Les inscriptions d’Asoka, traduites et commentées par Jules Bloch
par Catherine Segurane
mercredi 30 juin 2010
L’empereur Asoka, qui régna sur la majeure partie de l’Inde, fut sacré vers 273 avant Jésus-Christ. Les inscriptions sur pierre, qu’il fit graver sur tout le territoire indien pour diffuser le bouddhisme, sont une source majeure pour l’archéologue, le linguiste et l’historien, et bien sur pour celui qui s’intéresse au bouddhisme, car il s’agit des seuls textes figurant sur un support matériel ancien. Nous voilà donc dans le domaine de l’histoire des débuts du bouddhisme et non de sa légende.

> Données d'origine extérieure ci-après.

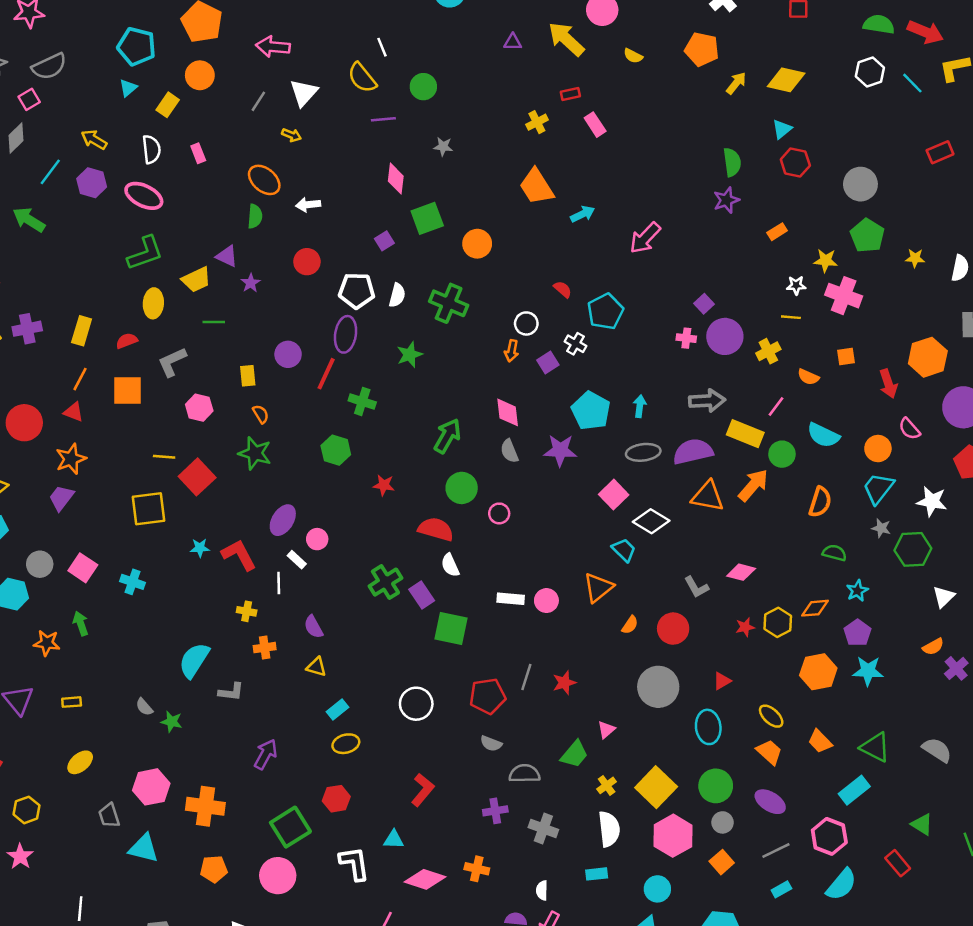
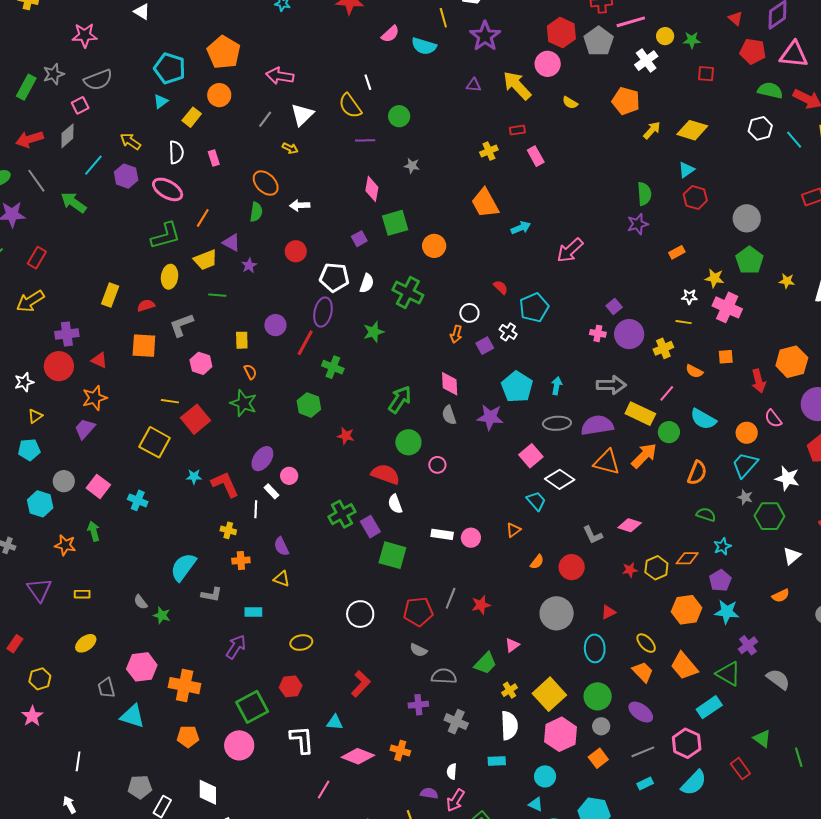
purple cross: (27, 329) -> (67, 334), moved
orange line: (80, 379) -> (203, 218), moved
yellow square: (149, 509) -> (155, 442), turned 32
orange triangle: (598, 588) -> (514, 530), size x0.6
purple cross: (956, 668) -> (748, 645), moved
cyan rectangle: (338, 710) -> (253, 612), moved, turned 36
orange trapezoid: (820, 741) -> (684, 666), size x1.4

L’empereur Asoka, qui régna sur la majeure partie de l’Inde, fut sacré vers 273 avant Jésus-Christ. Il appartient à la dynastie Maurya, en contact avec le monde grec depuis les conquêtes d’Alexandre le Grand. Souverain longtemps légendaire, Asoka est aujourd’hui bien connu, car l’archéologie a mis au jour de nombreuses inscriptions sur pierres qu’il a fait graver pour diffuser le bouddhisme. Conquérant, connu au début de sa vie comme "Asoka le cruel", il est transformé par une crise de conscience qui en fait le propagateur d’une morale de la bienveillance ; bouddhiste, il prône et exige la tolérance religieuse.
Jules Bloch nous offre une édition in extenso des inscriptions d’Asoka, et il nous met ainsi en prise directe avec le bouddhisme tel qu’il existait au lendemain des conquêtes d’Alexandre le Grand.
Toute recherche sérieuse sur les débuts du bouddhisme doit commencer par les inscriptions d’Asoka. Ce sont les premiers écrits dont le support matériel est d’époque et dont la date est certaine. C’est par eux qu’il faut commencer si nous recherchons l’histoire, et non la légende, des premiers temps du bouddhisme. Or, ces écrits nous montrent une doctrine bouddhique encore extrêmement malléable à l’époque de cet empereur, puisqu’il nous dresse une liste de textes bouddhiques qui ne correspondent à ceux d’aucune école actuelle.
Nous allons de surprise en surprise, découvrant un empereur qui connaissait fort bien le monde culturel grec, et dont certaines inscriptions sont d’ailleurs en grec et en araméen.
Nous ne nous étonnerons donc pas de trouver des convergences entre bouddhisme et philosophie grecque : même objectif de recherche d’un bien-vivre sans vulgarité (ou de suppression de la souffrance, ce qui est la même chose) ; même énergie dans la maîtrise des passions, désir ou colère ; même reconnaissance distanciée de l’existence du monde des dieux (sans majuscule) : on ne nie pas qu’ils existent, mais on n’en attend pas son salut ; même recherche de la tranquillité d’âme et de la sérénité, sous le nom d’ataraxie pour les différentes philosophies grecques (tant disciples d’Epicure que Stoïciens ou Sceptiques) ou sous le nom d’équanimité pour le bouddhisme.
Après Asoka, le Gréco-Bouddhisme se continue jusque vers le cinquième siècle après Jésus-Christ, ce qui fait donc un total de plus de sept cents ans ; voilà qui laisse le temps de quelques interactions ; ce sera le temps des fameuses Questions du Roi Ménandre (Milindapanha) et du dialogue quasi-socratique qu’elles suscitent, de l’art du Gandhara ... encore toute une histoire. Et elle n’est pas terminée, puisque les Occidentaux que nous sommes gardent le même intérêt pour cette religion/philosophie si proche de la pensée grecque qui nous a formés intellectuellement.
Références :
Les inscriptions d’Asoka, traduites et commentées par Jules Bloch ; éditions Les Belles lettres ; 2007 ; édition bilingue magadhi/français.